* Data excerpts
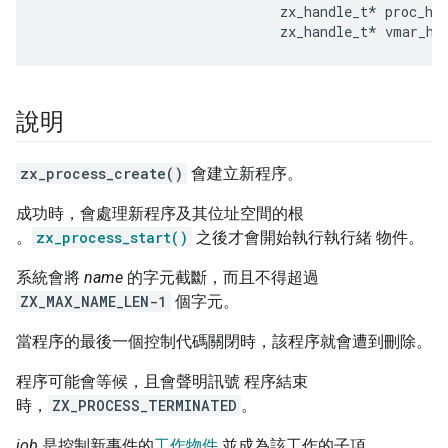
zx_handle_t
*
proc_ha
zx_handle_t
*
vmar_ha
說明
zx_process_create()
會建立新程序。
成功時，會處理新程序及其位址空間的根
。
zx_process_start()
之後才會開始執行執行緒 物件。
系統會將
name
的字元截斷，而且不得超過
ZX_MAX_NAME_LEN-1
個字元。
當程序的最後一個控制代碼關閉時，該程序就會遭到刪除。
程序可能會等候，且會聲明訊號 程序結束
時，
ZX_PROCESS_TERMINATED
。
job
是控制新事件的
工作物件
並成為該工作的子項。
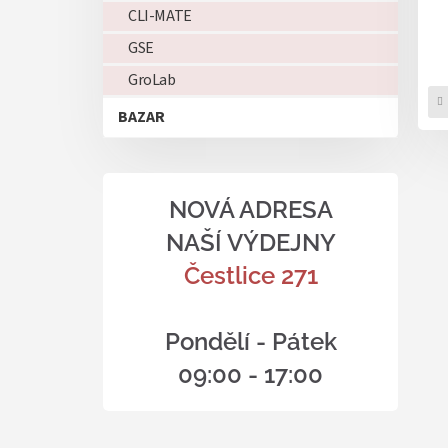
k
CLI-MATE
t
ů
GSE
GroLab
BAZAR
NOVÁ ADRESA
NAŠÍ VÝDEJNY
Čestlice 271
Pondělí - Pátek
09:00 - 17:00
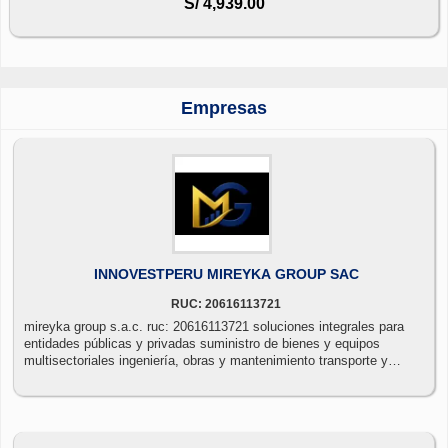
S/ 4,939.00
Empresas
INNOVESTPERU MIREYKA GROUP SAC
RUC: 20616113721
mireyka group s.a.c. ruc: 20616113721 soluciones integrales para
entidades públicas y privadas suministro de bienes y equipos
multisectoriales ingeniería, obras y mantenimiento transporte y
logística local/nacional tecnología y transformación digital
investigación, capacitación y apoyo académico trámites rnp, gestión
documental y contratos diseño corporativo y servicios
complementarios compromiso: cumplimiento, calidad y soluciones
ajustadas a sus necesidades.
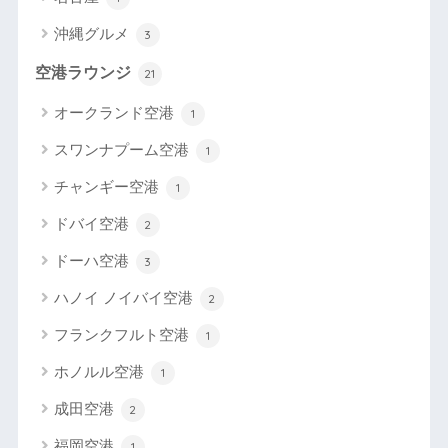
沖縄グルメ
3
空港ラウンジ
21
オークランド空港
1
スワンナプーム空港
1
チャンギー空港
1
ドバイ空港
2
ドーハ空港
3
ハノイ ノイバイ空港
2
フランクフルト空港
1
ホノルル空港
1
成田空港
2
福岡空港
1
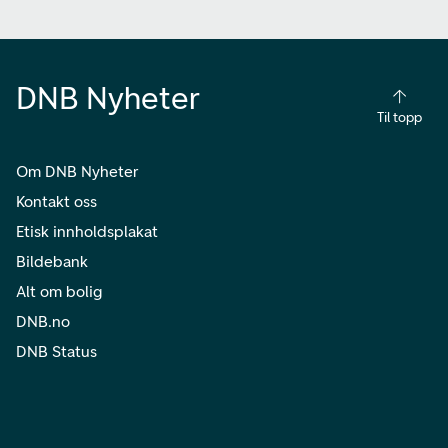
DNB Nyheter
Til topp
Om DNB Nyheter
Kontakt oss
Etisk innholdsplakat
Bildebank
Alt om bolig
DNB.no
DNB Status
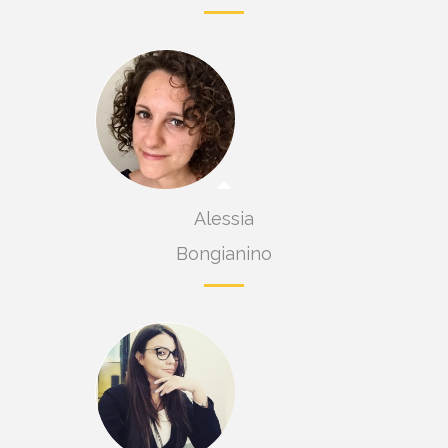
Alessia
Bongianino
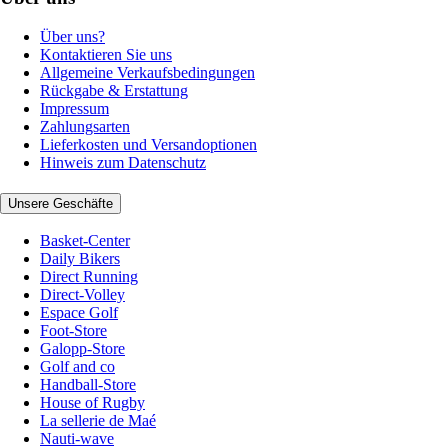
Über uns?
Kontaktieren Sie uns
Allgemeine Verkaufsbedingungen
Rückgabe & Erstattung
Impressum
Zahlungsarten
Lieferkosten und Versandoptionen
Hinweis zum Datenschutz
Unsere Geschäfte
Basket-Center
Daily Bikers
Direct Running
Direct-Volley
Espace Golf
Foot-Store
Galopp-Store
Golf and co
Handball-Store
House of Rugby
La sellerie de Maé
Nauti-wave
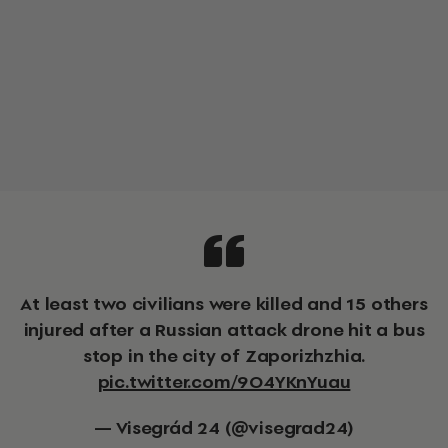
At least two civilians were killed and 15 others
injured after a Russian attack drone hit a bus
stop in the city of Zaporizhzhia.
pic.twitter.com/9O4YKnYuau
— Visegrád 24 (@visegrad24)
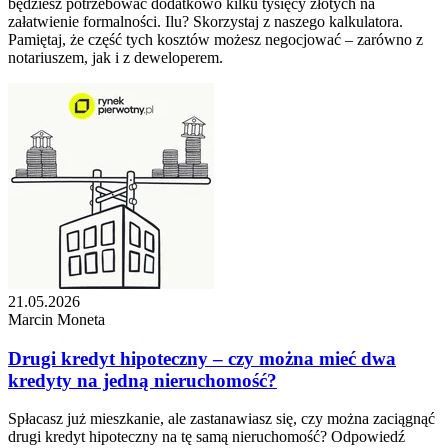
będziesz potrzebować dodatkowo kilku tysięcy złotych na
załatwienie formalności. Ilu? Skorzystaj z naszego kalkulatora.
Pamiętaj, że część tych kosztów możesz negocjować – zarówno z
notariuszem, jak i z deweloperem.
21.05.2026
Marcin Moneta
Drugi kredyt hipoteczny – czy można mieć dwa
kredyty na jedną nieruchomość?
Spłacasz już mieszkanie, ale zastanawiasz się, czy można zaciągnąć
drugi kredyt hipoteczny na tę samą nieruchomość? Odpowiedź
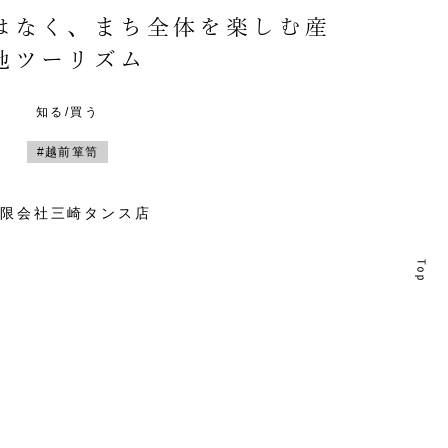
はなく、まち全体を楽しむ産
地ツーリズム
知る/買う
#越前箪笥
有限会社三崎タンス店
T
T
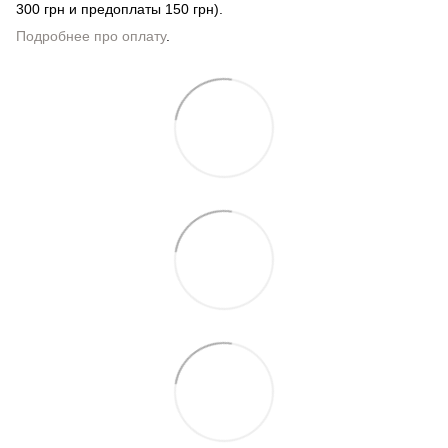
300 грн и предоплаты 150 грн).
Подробнее про оплату
.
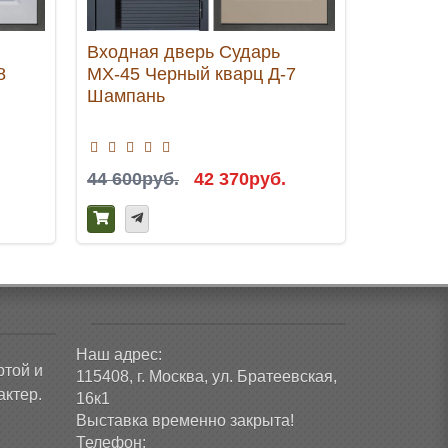
Входная дверь Сударь
Входная
8
МХ-45 Черный кварц Д-7
МД-48 Б
Шампань
Серая
44 600руб.
42 370руб.
41 460р
Наш адрес:
ртой и
115408, г. Москва, ул. Братеевская,
ктер.
16к1
Выставка временно закрыта!
Телефон:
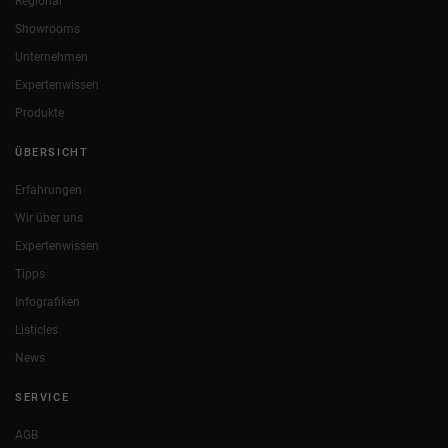
Regional
Showrooms
Unternehmen
Expertenwissen
Produkte
ÜBERSICHT
Erfahrungen
Wir über uns
Expertenwissen
Tipps
Infografiken
Listicles
News
SERVICE
AGB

* Directions for this task
Retype the listing exactly. Skip every picture.

* Your solution
zx_handle_t
*
proc_ha
zx_handle_t
*
vmar_ha
說明
zx_process_create()
會建立新程序。
成功時，會處理新程序及其位址空間的根
。
zx_process_start()
之後才會開始執行執行緒 物件。
系統會將
name
的字元截斷，而且不得超過
ZX_MAX_NAME_LEN-1
個字元。
當程序的最後一個控制代碼關閉時，該程序就會遭到刪除。
程序可能會等候，且會聲明訊號 程序結束
時，
ZX_PROCESS_TERMINATED
。
job
是控制新事件的
工作物件
並成為該工作的子項。
k
CLI-MATE
t
ů
GSE
GroLab
BAZAR
NOVÁ ADRESA
NAŠÍ VÝDEJNY
Čestlice 271
Pondělí - Pátek
09:00 - 17:00
S/ 4,939.00
Empresas
INNOVESTPERU MIREYKA GROUP SAC
RUC: 20616113721
mireyka group s.a.c. ruc: 20616113721 soluciones integrales para
entidades públicas y privadas suministro de bienes y equipos
multisectoriales ingeniería, obras y mantenimiento transporte y
logística local/nacional tecnología y transformación digital
investigación, capacitación y apoyo académico trámites rnp, gestión
documental y contratos diseño corporativo y servicios
complementarios compromiso: cumplimiento, calidad y soluciones
ajustadas a sus necesidades.
沖縄グルメ
3
空港ラウンジ
21
オークランド空港
1
スワンナプーム空港
1
チャンギー空港
1
ドバイ空港
2
ドーハ空港
3
ハノイ ノイバイ空港
2
フランクフルト空港
1
ホノルル空港
1
成田空港
2
福岡空港
1
DNB Nyheter
Til topp
Om DNB Nyheter
Kontakt oss
Etisk innholdsplakat
Bildebank
Alt om bolig
DNB.no
DNB Status
Alessia
Bongianino
Über uns?
Kontaktieren Sie uns
Allgemeine Verkaufsbedingungen
Rückgabe & Erstattung
Impressum
Zahlungsarten
Lieferkosten und Versandoptionen
Hinweis zum Datenschutz
Unsere Geschäfte
Basket-Center
Daily Bikers
Direct Running
Direct-Volley
Espace Golf
Foot-Store
Galopp-Store
Golf and co
Handball-Store
House of Rugby
La sellerie de Maé
Nauti-wave
At least two civilians were killed and 15 others
injured after a Russian attack drone hit a bus
stop in the city of Zaporizhzhia.
pic.twitter.com/9O4YKnYuau
— Visegrád 24 (@visegrad24)
będziesz potrzebować dodatkowo kilku tysięcy złotych na
załatwienie formalności. Ilu? Skorzystaj z naszego kalkulatora.
Pamiętaj, że część tych kosztów możesz negocjować – zarówno z
notariuszem, jak i z deweloperem.
21.05.2026
Marcin Moneta
Drugi kredyt hipoteczny – czy można mieć dwa
kredyty na jedną nieruchomość?
Spłacasz już mieszkanie, ale zastanawiasz się, czy można zaciągnąć
drugi kredyt hipoteczny na tę samą nieruchomość? Odpowiedź
はなく、まち全体を楽しむ産
地ツーリズム
知る/買う
#越前箪笥
有限会社三崎タンス店
T
T
300 грн и предоплаты 150 грн).
Подробнее про оплату
.
Входная дверь Сударь
Входная
8
МХ-45 Черный кварц Д-7
МД-48 Б
Шампань
Серая
44 600руб.
42 370руб.
41 460р
Наш адрес:
ртой и
115408, г. Москва, ул. Братеевская,
ктер.
16к1
Выставка временно закрыта!
Телефон:
Regional
Showrooms
Unternehmen
Expertenwissen
Produkte
ÜBERSICHT
Erfahrungen
Wir über uns
Expertenwissen
Tipps
Infografiken
Listicles
News
SERVICE
AGB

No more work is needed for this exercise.